Fables de Jean CALBRIX
Les animaux guéris de la
peste
Les animaux vivaient bienheureux sur la terre. Esculape, bon diable, avait tout astiqué; S'ensuivit que le mal en fut éradiqué : Plus de peste, typhus, entérite et misère. Les ânes paissaient, insouciants, Les autres passaient, indifférents.
Las, Jupiter un jour s'empourpra de colère Car Junon maladroite avait brûlé son steak. Il envoya du ciel, et ce sans un seul break, Des tonnes de glaçons provoquant la galère.
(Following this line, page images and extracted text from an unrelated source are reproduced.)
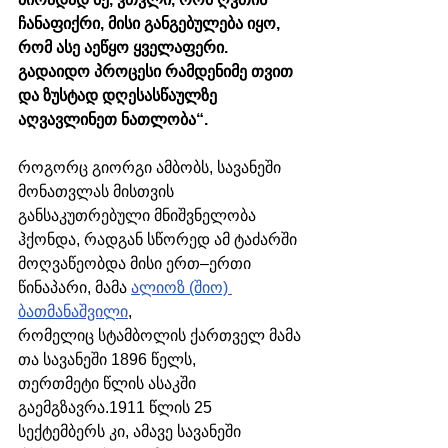
ჩანაფიქრი, მისი განგებულება იყო, 
რომ ასე აეწყო ყველაფერი. 
გადაიდო პროცესი რამდენიმე თვით 
და ზუსტად დღესასწაულზე 
აღვავლინეთ ნათლობა“.
როგორც გიორგი ამბობს, სავანეში 
მონათვლას მისთვის 
განსაკუთრებული მნიშვნელობა 
ჰქონდა, რადგან სწორედ ამ ტაძარში 
მოღვაწეობდა მისი ერთ–ერთი 
წინაპარი, მამა 
ალიოზ (შიო) 
ბათმანაშვილი
, 
რომელიც
 სტამბოლის ქართველ მამა
თა სავანეში 1896 წელს, 
თერთმეტი წლის ასაკში 
გაემგზავრა.1911 წლის 25 
სექტემბერს კი, ამავე სავანეში 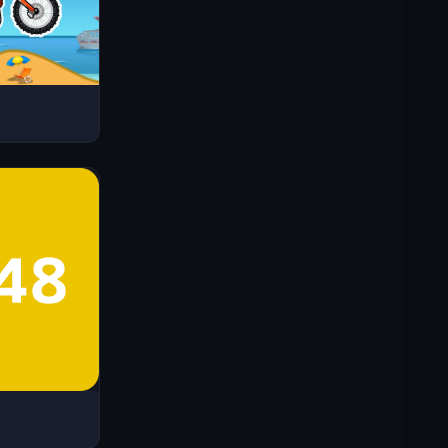
Космические волны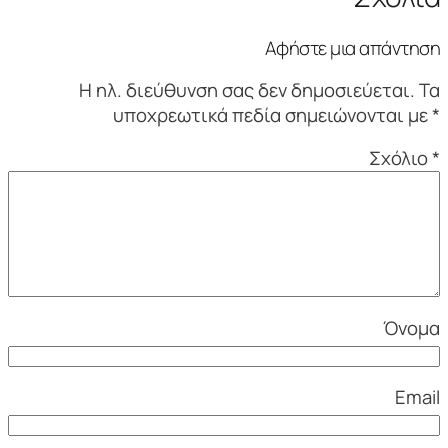
Αφήστε μια απάντηση
Η ηλ. διεύθυνση σας δεν δημοσιεύεται.
Τα
υποχρεωτικά πεδία σημειώνονται με
*
Σχόλιο
*
Όνομα
Email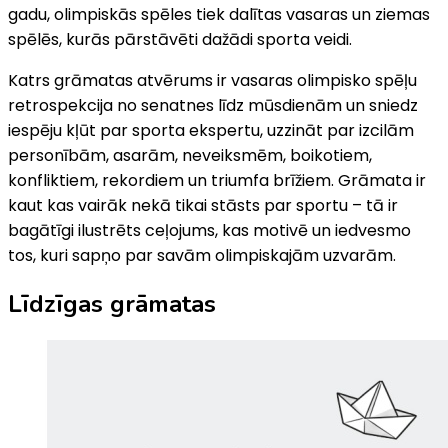
gadu, olimpiskās spēles tiek dalītas vasaras un ziemas
spēlēs, kurās pārstāvēti dažādi sporta veidi.
Katrs grāmatas atvērums ir vasaras olimpisko spēļu
retrospekcija no senatnes līdz mūsdienām un sniedz
iespēju kļūt par sporta ekspertu, uzzināt par izcilām
personībām, asarām, neveiksmēm, boikotiem,
konfliktiem, rekordiem un triumfa brīžiem. Grāmata ir
kaut kas vairāk nekā tikai stāsts par sportu – tā ir
bagātīgi ilustrēts ceļojums, kas motivē un iedvesmo
tos, kuri sapņo par savām olimpiskajām uzvarām.
Līdzīgas grāmatas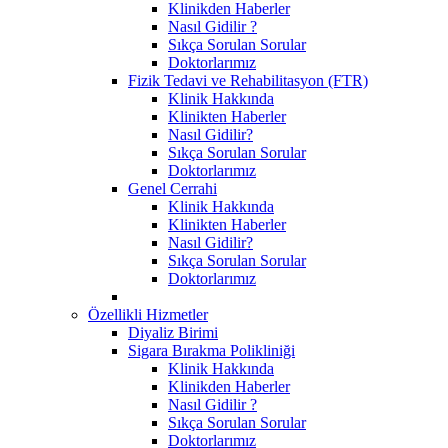
Klinikden Haberler
Nasıl Gidilir ?
Sıkça Sorulan Sorular
Doktorlarımız
Fizik Tedavi ve Rehabilitasyon (FTR)
Klinik Hakkında
Klinikten Haberler
Nasıl Gidilir?
Sıkça Sorulan Sorular
Doktorlarımız
Genel Cerrahi
Klinik Hakkında
Klinikten Haberler
Nasıl Gidilir?
Sıkça Sorulan Sorular
Doktorlarımız
Özellikli Hizmetler
Diyaliz Birimi
Sigara Bırakma Polikliniği
Klinik Hakkında
Klinikden Haberler
Nasıl Gidilir ?
Sıkça Sorulan Sorular
Doktorlarımız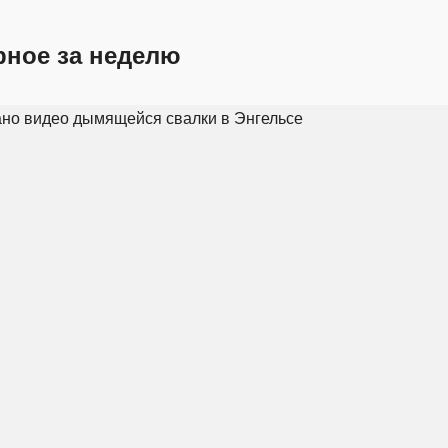
рное за неделю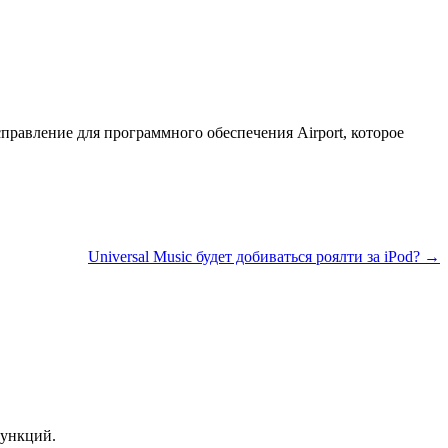
справление для программного обеспечения Airport, которое
Universal Music будет добиваться роялти за iPod? →
функций.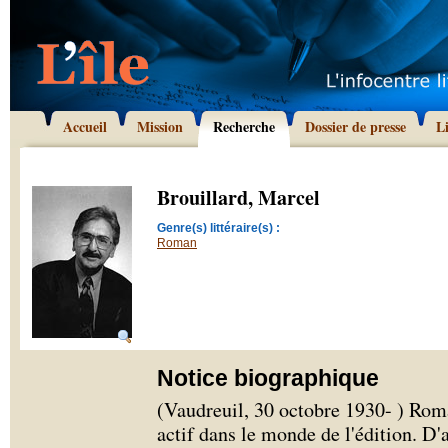
Accueil
Mission
Recherche
Dossier de presse
L
Brouillard, Marcel
Genre(s) littéraire(s) :
Roman
Notice biographique
(Vaudreuil, 30 octobre 1930- ) Roma
actif dans le monde de l'édition. D'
Le lion tout gelé Claquait des crocs dans son habit un brin pelé. Il convoqua son assemblée Qui rappliqua bien vite et débattit d'emblée. On rapporta que le lapin, Avec sa toge de satin N'avait froid ni soir ni matin. Quoi ! rugit le lion, ces effets de monarque Sur ce sujet peureux qu'à peine on ne remarque ? Son manteau, je le crois, revient à mon endroit De droit ! Majesté Président, objecta la fouine, Sentant peser sur elle, assez, on le devine, Un soupçon de danger pour sa robe d'hermine, Il faut que les élus, en ces sinistres jours, Décident de savoir par un vote unanime Si le poil sur le corps, même s'il est minime, Appartient à celui qui le porte toujours. Il y eut grand remous dans toute l'assistance, Le lion faillit bien en perdre contenance. Et le renard d'intervenir : Sire, il nous faut préserver l'avenir. On me l'a rapporté, le lapin querelleur Possède dans sa patte une arme de malheur, Sans compter que ses dents, ses grosses incisives Sont bien capables de destructions massives. De plus il ne sait pas vivre en société, Il fiente à tout vent, toute sa saleté Pollue. Il faut, Seigneur, supprimer cette bête ! L'assemblée écouta ce discours, stupéfaite. Le lion requinqué redressa haut la tête, Parla d'une croisade, une juste action, Que les dieux le guidaient avec attention, Que pour cet acte de survie, Il était animé d'une grande énergie. Et déjà les peureux, Les pleutres, les crédules, Les bêtes sans scrupules, Les courtisans mielleux Approuvèrent du roi la faconde guerrière. Mais le coq, l'aigle et l'ours ne le suivirent pas, Opposant leur véto, réfutant la manière D'envoyer le lapin au plus sûr des trépas. Le lion en colère Rassembla ses amis Et violant les lois, il déclara la guerre Au pauvre lapereau que l'on prit par derrière. En toute impunité, le crime fut commis.
Ceci
pour illustrer ce très, très vieil adage : "Tu
veux tuer ton chien ? Prétends qu'il a la rage !" Mais
n'en restons pas là, car ce cruel forfait, Cher lecteur émotif, sera puni, tôt fait !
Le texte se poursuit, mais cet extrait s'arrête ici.